If no students are present in the session, the session will end early. If you want to use this session make sure you
### Course schedule
Block
What
When
Description
1
lecture
Tuesday 2025-09-02
15:30 - 17:15
Introduction theory
lecture
Thursday 2025-09-04
15:30 - 17:15
Theory and work time
2
lecture
Tuesday 2025-09-9
15:30 - 17:15
Introduction theory
lecture
Thursday 2025-09-11
15:30 - 17:15
Theory and work time
MIDTERM
Monday 2025-09-15
18:45 - 21:00
(check rooster for location)
lecture
Tuesday 2025-09-16
15:30 - 17:15
Feedback Midterm/Assignments
3
lecture
Thursday 2025-09-18
15:30 - 17:15
Introduction theory
lecture
Tuesday 2025-09-23
15:30 - 17:15
Theory and work time
lecture
Thursday 2025-09-25
15:30 - 17:15
Feedback assignment
4
lecture
Tuesday 2025-09-30
13:30 - 15:15
Introduction theory
MA lecture
Thursday 2025-10-02
15:30 - 17:15
Theory and work time
BA lecture
Thursday 2025-10-02
15:30 - 17:15
Theory and work time
MA lecture
Tuesday 2025-10-07
13:30 - 15:15
Theory and work time
BA lecture
Tuesday 2025-10-07
15:30 - 17:15
Theory and work time
DEADLINE
Wednesday 2025-10-08
before 17:00
SUBMIT ASSIGNMENT 4
MA lecture
Thursday 2025-10-09
15:30 - 15:15
MA Feedback assignment
BA lecture
Thursday 2025-10-09
15:30 - 17:15
BA Feedback assignment
Exam Preparation
RESIT
Tuesday 2025-10-14
15:30 - 17:15
Resit for Midterm Exam (no class)
MA lecture
Thursday 2025-10-16
13:30 - 15:15
MA Exam preparation
BA/MA lecture
Thursday 2025-10-16
15:30 - 17:15
BA Exam preparation
EXAM
Tuesday 2024-10-21
8:30-11:15 (11:45, extra time)
(check rooster for location)
## Plagiarism
Cheating is serious; it is considered fraud and can lead to being excluded from your studies (https://vu.nl/en/student/your-faculty/examination-board). It is also harmful; not only for yourself (you can fool yourself and fail to learn this useful skill), but also for other students (if multiple students do better because of cheating, teachers may think a grading scheme is fair, even though it needs to be adjusted).

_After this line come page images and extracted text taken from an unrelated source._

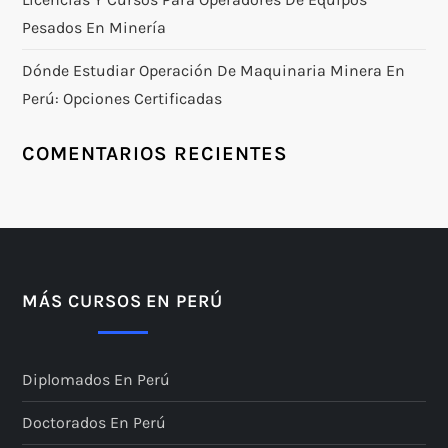
Pesados En Minería
Dónde Estudiar Operación De Maquinaria Minera En
Perú: Opciones Certificadas
COMENTARIOS RECIENTES
MÁS CURSOS EN PERÚ
Diplomados En Perú
Doctorados En Perú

How to avoid plagiarism, while making use of online sources and collaborating with fellow students:
For the assignments, let us know in the comments if you have worked together with a class mate or if you used code from online sources, such as [stackoverflow](http://stackoverflow.com/). If you found some useful code online, do try to understand what that piece of code does. If it looks 'complicated', we expect you to provide in-line comments in the code explaining what it does.
We highly discourage relying on ChatGPT (or similar tools) in this course. While code support can be useful later on, we know that it has a negative impact on the learning process early on. Students who rely too much on such tools fail to progress to more advanced coding assignments. If you use code generated by a model, please provide:
* your prompt (what you provided as input)
* the code generated by the model
* your comments explaining what the code does and how you adapted it
If you use code you found online in an assignment, please indicate it in the following way:
```
### Taken from [link] [date]
[code]
\###
```
Please use a similar format to indicate that you have worked with a classmate (e.g. mention the name instead of the link). Make sure to provide your own comments to show that you understood and indicate what you did yourself, e.g. by commenting your partial solution out (we cannot give credits for copy-pasting full answers from classmates, but you may get full points for a partial individual solution and well commented working one with components from a classmate). If you work on a solution together, also indicate this and make sure to provide individual explanations.